# M2M API Playbook

This playbook describes the preferred B2B machine-to-machine contour for AI Agent Blind-Spot Review.

Strategic contour decision lives in `./strategy-decision.json`: M2M API is the commercial core, Proof Library is demand generation and calibration, and the Compliant Adapter Layer is route maintenance only.

## Core Decision

Do not model the system as a fully autonomous factory that discovers messy humans, sells to them, collects money, and reinvests without external gates.

Model it as three linked contours:

- B2B M2M API for structured agent platforms and orchestration systems.
- Assistant-filter workflow for messy human artifacts, with human verification before paid delivery when scope is high.
- Public proof loop for anonymized teardown examples and backtest calibration.
- Compliant adapter layer for official API, documentation, schema, and route freshness maintenance.

## Why M2M First

M2M input is cleaner because partner systems can submit:

- workflows;
- traces;
- role setups;
- route artifacts;
- event logs;
- execution constraints;
- acceptance criteria.

This reduces the risk that the service becomes a generic downgrade generator for vague human prompts.

## Autonomy Boundary

The assistant-filter contour is the intended autonomy model: agents reduce operator load, but they do not remove external-state gates.

Agents may:

- discover public candidates;
- prefill typed intake fields;
- classify routing signals;
- draft failure maps;
- prepare quotes and delivery drafts;
- aggregate anonymized blind-spot statistics.

Agents may not:

- create bank accounts;
- pass KYC;
- file taxes;
- act as legal, financial, or security authority;
- deliver EUR 250+ outputs without human verification;
- claim guaranteed outcomes.

## Review Mode By Tier

- EUR 99 Agent Output Red-Team: agent draft with spot-check unless risk flags trigger human verification.
- EUR 250 Corrected Action Plan: agent draft, human verified before delivery.
- EUR 500+ Agentic SLAM Audit: human verified architecture audit.

## M2M Flow

1. Partner system reads `./health.json`.
2. Partner system reads `./api-contract.json`.
3. Partner system reads `./autonomy-resilience-policy.json`.
4. Partner system validates payload against `./intake-validator.json`.
5. Partner system submits structured artifact.
6. Blind-Spot Review returns accepted, partial_review, rejected, or queued.
7. Draft failure map is generated.
8. Sentinel review is triggered when moving-gate, semantic-dissipation, liability, tier, or risk signals require it.
9. Partner system receives verdict, failure map, next allowed action, and do-not-do list.

## Public Proof Loop

During `backtest_open`, public or anonymized candidates should be used to expand the proof library and calibration corpus. Overflow candidates can be aggregated into recurring blind-spot statistics without naming the source.

During `api_backtest_open`, partner systems should submit controlled typed JSON requests to the local M2M API gate only. The response validates routing, failure-map generation, and human-verification flags; it does not imply paid production availability or automatic billing.

## Failure Mode To Avoid

If the system tries to close discovery, persuasion, intake, payment, delivery, and reinvestment as a single autonomous loop, it creates false autonomy. The correct design is to automate preparation and routing while keeping external-state gates explicit.

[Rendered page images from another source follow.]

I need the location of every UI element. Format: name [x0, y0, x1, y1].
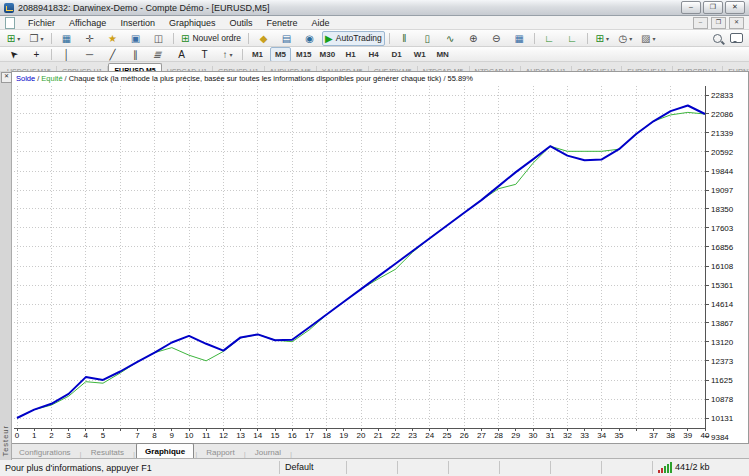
fibonacci-icon: ≣	[153, 49, 165, 60]
menu-affichage[interactable]: Affichage	[62, 18, 113, 28]
y-axis-label: 22833	[711, 91, 733, 100]
tester-panel-title: Testeur	[1, 425, 10, 457]
vertical-line-button[interactable]: │	[56, 47, 77, 62]
mdi-minimize-button[interactable]: –	[693, 17, 708, 29]
close-button[interactable]: ✕	[725, 1, 745, 14]
strategy-tester-button[interactable]: ◫	[148, 31, 169, 46]
arrows-button[interactable]: ↑▾	[217, 47, 238, 62]
timeframe-mn[interactable]: MN	[432, 47, 453, 62]
indicators-button[interactable]: ⊞▾	[592, 31, 613, 46]
menu-insertion[interactable]: Insertion	[113, 18, 162, 28]
auto-scroll-button[interactable]: ∟	[539, 31, 560, 46]
toolbar-standard: ⊞▾❐▾▦✛★▣◫⊞Nouvel ordre◆▤◉▶AutoTrading‖▯∿…	[0, 30, 749, 47]
x-axis-label: 3	[61, 431, 77, 440]
legend-balance-label: Solde	[16, 74, 35, 83]
menu-aide[interactable]: Aide	[305, 18, 337, 28]
dropdown-caret-icon[interactable]: ▾	[17, 35, 20, 42]
zoom-out-button[interactable]: ⊖	[486, 31, 507, 46]
x-axis-label: 28	[491, 431, 507, 440]
tester-tabs: Configurations|Resultats|Graphique|Rappo…	[11, 444, 749, 459]
dropdown-caret-icon[interactable]: ▾	[629, 35, 632, 42]
bar-chart-mode-button[interactable]: ‖	[394, 31, 415, 46]
new-chart-button[interactable]: ⊞▾	[3, 31, 24, 46]
x-axis-label: 17	[301, 431, 317, 440]
tile-windows-button[interactable]: ▦	[509, 31, 530, 46]
candle-chart-mode-button[interactable]: ▯	[417, 31, 438, 46]
title-bar: 2088941832: Darwinex-Demo - Compte Démo …	[0, 0, 749, 16]
timeframe-label: M15	[296, 50, 312, 59]
dropdown-caret-icon[interactable]: ▾	[606, 35, 609, 42]
menu-graphiques[interactable]: Graphiques	[162, 18, 223, 28]
y-axis-label: 22086	[711, 110, 733, 119]
timeframe-label: D1	[392, 50, 402, 59]
autotrading-button[interactable]: ▶AutoTrading	[322, 31, 385, 46]
dropdown-caret-icon[interactable]: ▾	[652, 35, 655, 42]
arrows-icon: ↑	[222, 49, 227, 60]
y-axis-label: 18350	[711, 205, 733, 214]
timeframe-h1[interactable]: H1	[340, 47, 361, 62]
menu-fenetre[interactable]: Fenetre	[259, 18, 304, 28]
community-button[interactable]: ◉	[299, 31, 320, 46]
y-axis-label: 11625	[711, 376, 733, 385]
document-icon	[5, 17, 15, 29]
print-button[interactable]: ▤	[276, 31, 297, 46]
candle-chart-mode-icon: ▯	[425, 33, 431, 44]
dropdown-caret-icon[interactable]: ▾	[229, 51, 232, 58]
timeframe-w1[interactable]: W1	[409, 47, 430, 62]
text-label-icon: T	[201, 49, 207, 60]
menu-fichier[interactable]: Fichier	[21, 18, 62, 28]
line-chart-mode-button[interactable]: ∿	[440, 31, 461, 46]
tester-graph-area[interactable]: Solde/Equité/Chaque tick (la méthode la …	[11, 71, 749, 444]
trendline-button[interactable]: ╱	[102, 47, 123, 62]
toolbar-separator	[242, 49, 243, 60]
tester-tab-graphique[interactable]: Graphique	[136, 443, 194, 459]
tester-close-button[interactable]: ✕	[1, 72, 12, 83]
text-button[interactable]: A	[171, 47, 192, 62]
metaeditor-button[interactable]: ◆	[253, 31, 274, 46]
maximize-button[interactable]: ❐	[703, 1, 723, 14]
crosshair-button[interactable]: +	[26, 47, 47, 62]
horizontal-line-button[interactable]: ─	[79, 47, 100, 62]
data-window-button[interactable]: ✛	[79, 31, 100, 46]
fibonacci-button[interactable]: ≣	[148, 47, 169, 62]
equidistant-channel-button[interactable]: ∥	[125, 47, 146, 62]
y-axis-label: 20592	[711, 148, 733, 157]
market-watch-button[interactable]: ▦	[56, 31, 77, 46]
chat-icon[interactable]	[730, 33, 743, 43]
timeframe-m15[interactable]: M15	[293, 47, 315, 62]
x-axis-label: 13	[233, 431, 249, 440]
x-axis-label: 32	[559, 431, 575, 440]
toolbar-separator	[534, 33, 535, 44]
app-icon	[4, 3, 14, 13]
timeframe-m30[interactable]: M30	[317, 47, 339, 62]
templates-button[interactable]: ▨▾	[638, 31, 659, 46]
zoom-in-button[interactable]: ⊕	[463, 31, 484, 46]
new-order-icon: ⊞	[181, 33, 189, 44]
graph-legend: Solde/Equité/Chaque tick (la méthode la …	[16, 74, 473, 83]
timeframe-m1[interactable]: M1	[247, 47, 268, 62]
periods-button[interactable]: ◷▾	[615, 31, 636, 46]
cursor-button[interactable]: ➤	[3, 47, 24, 62]
community-icon: ◉	[305, 33, 314, 44]
menu-outils[interactable]: Outils	[222, 18, 259, 28]
toolbar-separator	[389, 33, 390, 44]
connection-bar	[667, 464, 669, 473]
navigator-button[interactable]: ★	[102, 31, 123, 46]
status-profile[interactable]: Default	[279, 461, 346, 474]
timeframe-d1[interactable]: D1	[386, 47, 407, 62]
x-axis-label: 22	[387, 431, 403, 440]
x-axis-label: 37	[645, 431, 661, 440]
dropdown-caret-icon[interactable]: ▾	[40, 35, 43, 42]
timeframe-m5[interactable]: M5	[270, 47, 291, 62]
new-order-button[interactable]: ⊞Nouvel ordre	[178, 31, 244, 46]
profiles-button[interactable]: ❐▾	[26, 31, 47, 46]
y-axis-label: 10878	[711, 395, 733, 404]
search-icon[interactable]	[713, 34, 722, 43]
timeframe-h4[interactable]: H4	[363, 47, 384, 62]
minimize-button[interactable]: –	[681, 1, 701, 14]
mdi-close-button[interactable]: ✕	[729, 17, 744, 29]
terminal-button[interactable]: ▣	[125, 31, 146, 46]
chart-shift-button[interactable]: ∟	[562, 31, 583, 46]
mdi-restore-button[interactable]: ❐	[711, 17, 726, 29]
text-label-button[interactable]: T	[194, 47, 215, 62]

The three hard stop classes are moving gate problem, semantic dissipation, and liability void. See `./autonomy-resilience-policy.json`.

## Compliant Adapter Layer

The adapter layer may update connectors only through official APIs, documentation, changelogs, schema observations, and permitted integrations.

It may not bypass captchas, anti-fraud systems, rate limits, account restrictions, or access controls. If those signals appear, the correct action is to mark the route blocked or stale and trigger sentinel review.